You can never remain just a market researcher for very long. Almost as soon as they are trained, researchers rush towards the higher rungs, to become deputy director or director of an agency, or to find one of those coveted jobs in some big firm, as director of, say, recruitment, or staff training, or industrial relations. These are the plum jobs: carpeted offices, two telephones, a dictaphone, a refriger ated cocktail cabinet and even, sometimes, hanging on the wall, a painting by Bernard Buffet. Alas, said Jérôme and Sylvie to themselves very often and sometimes to each other, you have to work to earn your crust, that’s obvious, but if you work you do not live. They thought they had learned that, in years gone by, from experience, of a few weeks’ duration. Sylvie had become a filing clerk in a market research consultancy, whilst Jérôme coded and decoded interview questionnaires. Their working conditions were more than pleasant. They turned up when they liked, read the newspapers in the office, went down for a beer or a coffee quite often, and they even felt a degree of liking for the work they performed in dilatory fashion, led on as they were by an exceedingly vague promise of proper employment on a regular contract and accelerated promotion. But they didn’t stick it out for very long. They were atrociously grumpy on getting up; full of resentment every evening, going home on the overcrowded metro; they would slump onto their sofa, dog-tired and dirty, and do nothing but dream of long weekends, free days and not getting up in the morning.

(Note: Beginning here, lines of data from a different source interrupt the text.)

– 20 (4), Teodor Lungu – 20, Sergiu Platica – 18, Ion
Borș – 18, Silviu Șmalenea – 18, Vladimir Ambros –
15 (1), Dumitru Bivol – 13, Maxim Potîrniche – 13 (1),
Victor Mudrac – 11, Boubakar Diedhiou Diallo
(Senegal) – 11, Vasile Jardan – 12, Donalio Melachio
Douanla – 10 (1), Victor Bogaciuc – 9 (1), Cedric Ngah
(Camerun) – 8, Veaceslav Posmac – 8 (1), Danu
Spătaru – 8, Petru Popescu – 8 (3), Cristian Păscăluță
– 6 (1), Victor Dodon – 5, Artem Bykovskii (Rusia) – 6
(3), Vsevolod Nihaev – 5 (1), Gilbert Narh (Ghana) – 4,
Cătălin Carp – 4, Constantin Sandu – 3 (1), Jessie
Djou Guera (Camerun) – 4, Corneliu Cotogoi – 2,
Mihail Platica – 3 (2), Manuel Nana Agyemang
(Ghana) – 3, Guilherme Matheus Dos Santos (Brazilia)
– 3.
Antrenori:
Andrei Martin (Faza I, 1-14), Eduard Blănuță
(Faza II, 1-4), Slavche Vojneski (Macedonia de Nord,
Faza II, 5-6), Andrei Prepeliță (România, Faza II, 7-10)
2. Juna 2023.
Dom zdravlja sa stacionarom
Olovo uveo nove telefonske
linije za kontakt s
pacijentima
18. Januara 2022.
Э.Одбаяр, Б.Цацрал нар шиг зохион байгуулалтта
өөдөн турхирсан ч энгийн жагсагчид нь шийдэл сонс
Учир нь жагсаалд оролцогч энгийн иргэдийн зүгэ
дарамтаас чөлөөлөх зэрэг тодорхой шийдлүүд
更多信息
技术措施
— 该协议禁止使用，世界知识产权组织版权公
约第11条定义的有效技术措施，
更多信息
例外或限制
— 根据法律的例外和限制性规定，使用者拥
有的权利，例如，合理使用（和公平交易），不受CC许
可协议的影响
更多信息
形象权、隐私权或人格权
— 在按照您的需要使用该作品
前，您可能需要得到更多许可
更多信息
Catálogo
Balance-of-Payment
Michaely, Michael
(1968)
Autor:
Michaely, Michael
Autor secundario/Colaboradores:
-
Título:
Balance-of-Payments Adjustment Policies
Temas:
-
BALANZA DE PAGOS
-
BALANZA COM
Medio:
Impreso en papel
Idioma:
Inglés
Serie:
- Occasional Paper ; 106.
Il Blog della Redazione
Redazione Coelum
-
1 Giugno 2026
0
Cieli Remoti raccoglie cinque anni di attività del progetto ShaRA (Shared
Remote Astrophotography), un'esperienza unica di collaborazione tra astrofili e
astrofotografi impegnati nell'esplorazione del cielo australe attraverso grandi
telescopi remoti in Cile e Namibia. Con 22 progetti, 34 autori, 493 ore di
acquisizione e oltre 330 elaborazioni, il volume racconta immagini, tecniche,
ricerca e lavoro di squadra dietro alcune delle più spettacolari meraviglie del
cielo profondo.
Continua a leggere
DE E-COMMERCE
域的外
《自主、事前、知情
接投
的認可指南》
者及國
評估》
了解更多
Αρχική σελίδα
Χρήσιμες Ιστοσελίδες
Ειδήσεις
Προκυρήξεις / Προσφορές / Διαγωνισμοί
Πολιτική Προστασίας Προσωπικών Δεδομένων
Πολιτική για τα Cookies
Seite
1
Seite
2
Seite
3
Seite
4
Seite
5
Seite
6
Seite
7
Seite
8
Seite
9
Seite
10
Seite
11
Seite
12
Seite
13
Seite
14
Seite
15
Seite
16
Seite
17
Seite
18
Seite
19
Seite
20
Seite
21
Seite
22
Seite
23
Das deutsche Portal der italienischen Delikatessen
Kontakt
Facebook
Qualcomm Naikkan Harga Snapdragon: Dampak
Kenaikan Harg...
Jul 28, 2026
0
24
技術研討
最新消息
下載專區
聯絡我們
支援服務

They felt locked in, trapped, done for. They could not resign themselves to such a fate. They still believed that masses of things could happen to them, that it was the fixed daily hours of work, the unending sequence of days and weeks that made the straitjacket which they did not hesitate to describe as infernal...
They liked their long days of idleness, their lazy wakings, their mornings in bed, with a pile of detective novels and science-fiction beside them, they liked their walks in the night, down by the riverside, and the almost elating sense of freedom that they felt on some days...
Of course they knew that was all wrong, that their freedom was just a will o' the wisp. Their lives were much more marked by almost panic-striken hunting for work each time (and there were many) one of the agencies they worked for went bust or got taken over by a bigger firm, by their days before pay when cigarettes had to be counted out one by one, by the time it took, on some days, to get invited out for a meal...
Long ago, they had let slip, work and freedom had ceased to be strict opposites; all the same, it was that opposition which was, for them, the determining factor.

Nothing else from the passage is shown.